The London-based orthopedics and wound care giant posted a sales decline of 5.7%, dropping from $1.2 billion in sales this time last year to $1.1 for the quarter ended March 28, 2020.
In March, the company determined that its projection of underlying 2020 revenue growth between 3.5% and 4.5% was no longer accurate, projecting a revenue decline of -8%. While the reported decline was smaller, the underlying revenue decline came in close to the projection at -7.6%.
Smith & Nephew noted that its April revenue fell -47% on an underlying basis after the suspension of elective procedures in most markets during the COVID-19 pandemic.
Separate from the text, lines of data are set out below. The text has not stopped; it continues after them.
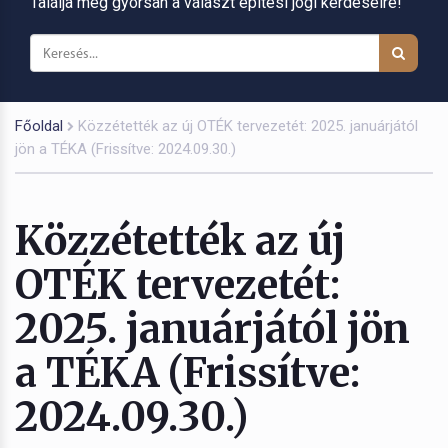
Találja meg gyorsan a választ építési jogi kérdéseire!
Főoldal
Közzétették az új OTÉK tervezetét: 2025. januárjától
jön a TÉKA (Frissítve: 2024.09.30.)
Közzétették az új
OTÉK tervezetét:
2025. januárjától jön
a TÉKA (Frissítve:
2024.09.30.)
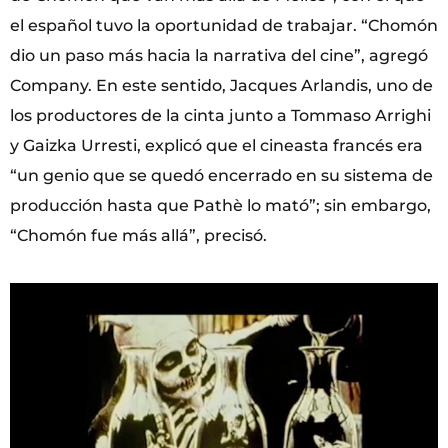
el español tuvo la oportunidad de trabajar. “Chomón
dio un paso más hacia la narrativa del cine”, agregó
Company. En este sentido, Jacques Arlandis, uno de
los productores de la cinta junto a Tommaso Arrighi
y Gaizka Urresti, explicó que el cineasta francés era
“un genio que se quedó encerrado en su sistema de
producción hasta que Pathè lo mató”; sin embargo,
“Chomón fue más allá”, precisó.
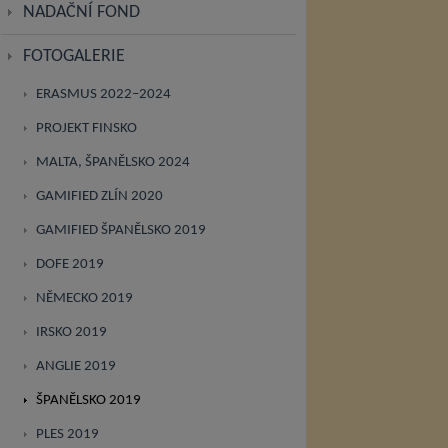
NADAČNÍ FOND
FOTOGALERIE
ERASMUS 2022–2024
PROJEKT FINSKO
MALTA, ŠPANĚLSKO 2024
GAMIFIED ZLÍN 2020
GAMIFIED ŠPANĚLSKO 2019
DOFE 2019
NĚMECKO 2019
IRSKO 2019
ANGLIE 2019
ŠPANĚLSKO 2019
PLES 2019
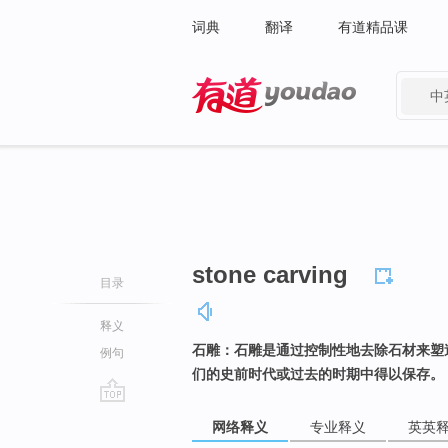
词典
翻译
有道精品课
中
有道 - 网易旗下搜索
stone carving
目录
释义
石雕：石雕是通过控制性地去除石材来塑
例句
们的史前时代或过去的时期中得以保存。
go
网络释义
专业释义
英英
top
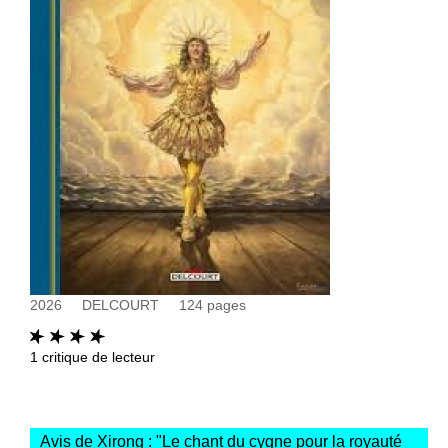
2026
DELCOURT
124
pages
1
critique de lecteur
Avis de Xirong : "
Le chant du cygne pour la royauté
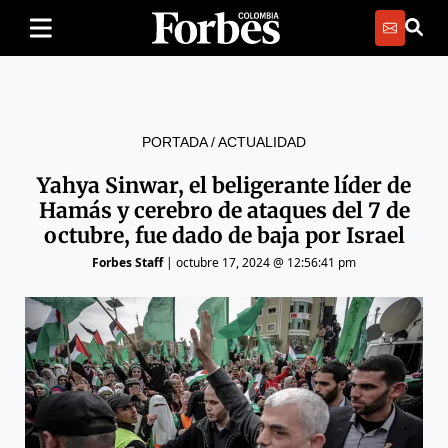
PORTADA
/
ACTUALIDAD
Yahya Sinwar, el beligerante líder de
Hamás y cerebro de ataques del 7 de
octubre, fue dado de baja por Israel
Forbes Staff
|
octubre 17, 2024 @ 12:56:41 pm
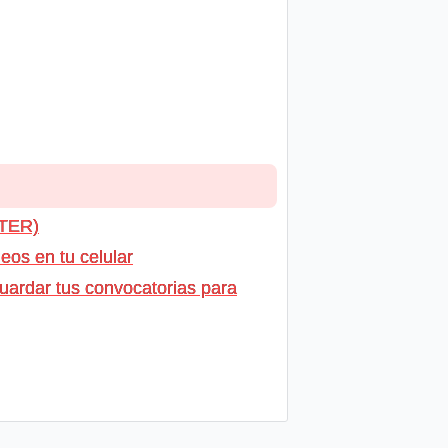
NTER)
os en tu celular
uardar tus convocatorias para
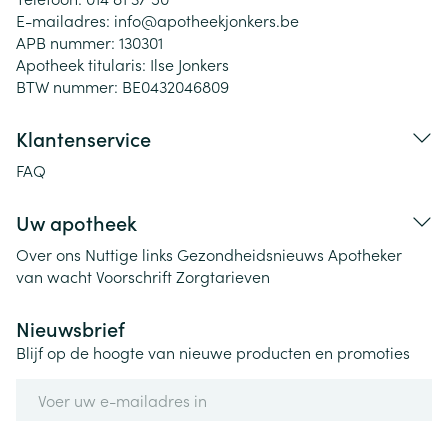
E-mailadres:
info@
apotheekjonkers.be
APB nummer:
130301
Apotheek titularis:
Ilse Jonkers
BTW nummer:
BE0432046809
Klantenservice
FAQ
Uw apotheek
Over ons
Nuttige links
Gezondheidsnieuws
Apotheker
van wacht
Voorschrift
Zorgtarieven
Nieuwsbrief
Blijf op de hoogte van nieuwe producten en promoties
E-mail adres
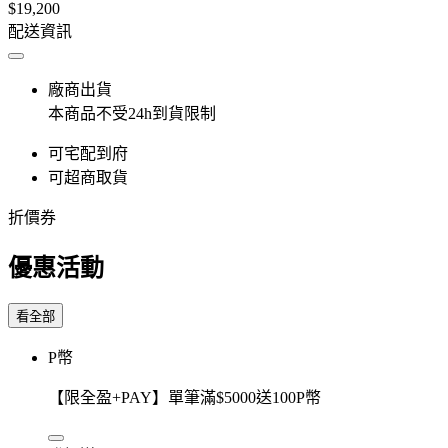
$19,200
配送資訊
廠商出貨
本商品不受24h到貨限制
可宅配到府
可超商取貨
折價券
優惠活動
看全部
P幣
【限全盈+PAY】單筆滿$5000送100P幣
However, this was somewhat offset by improved trading in China.
The company’s orthopedics segment took an -8.3% hit, its sport medicine & ENT business was down -9.5% and its advanced wound management arm was down 4% amid the pandemic.
“Countries and healthcare systems around the world are facing an unprecedented challenge, and we are seeing a significant short-term impact on Smith & Nephew,” CEO Roland Diggelmann said in a news release. “The recovery in China is encouraging, as is the restart of elective surgeries in many other countries, and especially within the US. While there is still much uncertainty, Smith & Nephew has the financial strength to withstand this period and, as demand increases, we are ready to step up and support customers through our robust supply chain, innovative products and some new ways of working.”
Smith & Nephew said it anticipates upwards of $200 million in cost-saving measures during 2020. The company withdrew its guidance due to the uncertainty of the impact of COVID-19 but expects its second-quarter revenue and first-half trading margin to be down year over year.
SNN shares were up 0.5% at $40.12 per share in late-afternoon trading today. MassDevice’s MedTech 100 Index — which includes stocks of the world’s largest medical device companies — was up as high as 0.9% this morning but was even in the late afternoon.